As main results, we conclude that classifiers induced from non-motor based features are able to discriminate between PD patients and control. We observed that Support Vector Machine (SVM) and Multi-Layer Perceptron (MLP) were the two machine learning algorithms that had the best performance to differentiate PD from controls, with a best accuracy of 87.5% and 86.9%, respectively. Likewise, we observed that the use of correlation feature selection improved the discriminating capacity of the machine learning algorithms.

In order to favor the interpretability and applicability of our tested classification models in the clinical practice, Repeated Incremental Pruning to Produce Error Reduction (RIPPER) machine learning algorithm provided a simple rule based on two non-motor symptoms – SCAU_total (total autonomic manifestations) and BSIT_total (total olfactory dysfunction)–with good accuracy (84.4%), precision (78.1%) and recall (80.8%).

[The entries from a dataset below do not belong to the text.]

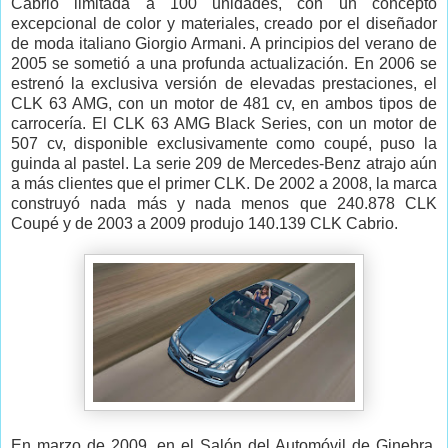
Cabrio limitada a 100 unidades, con un concepto
excepcional de color y materiales, creado por el diseñador
de moda italiano Giorgio Armani. A principios del verano de
2005 se sometió a una profunda actualización. En 2006 se
estrenó la exclusiva versión de elevadas prestaciones, el
CLK 63 AMG, con un motor de 481 cv, en ambos tipos de
carrocería. El CLK 63 AMG Black Series, con un motor de
507 cv, disponible exclusivamente como coupé, puso la
guinda al pastel. La serie 209 de Mercedes-Benz atrajo aún
a más clientes que el primer CLK. De 2002 a 2008, la marca
construyó nada más y nada menos que 240.878 CLK
Coupé y de 2003 a 2009 produjo 140.139 CLK Cabrio.
En marzo de 2009, en el Salón del Automóvil de Ginebra,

It is important to note that in this kind of studies the PD patients are overrepresented and, hence, the distribution of the training data doesn’t match the test data distribution if applied to a wide segment of the population. As a consequence, specific adaptations will probably be needed in order to properly estimate the model’s performance when applied in such contexts. Moreover, it is important to notice that gender differences exist in non-motor symptoms. Therefore, any clinical implementation effort of classification algorithms for differentiating PD patients from controls, should be predated by gender-specific generation of simple rules.

As a positive final remark, we would like to highlight that the parameters of the learning algorithms weren’t tuned to get the best possible results with our data. This means that there is still room for improvement and that automatic parameter optimization systems could be used to improve the results presented in this article.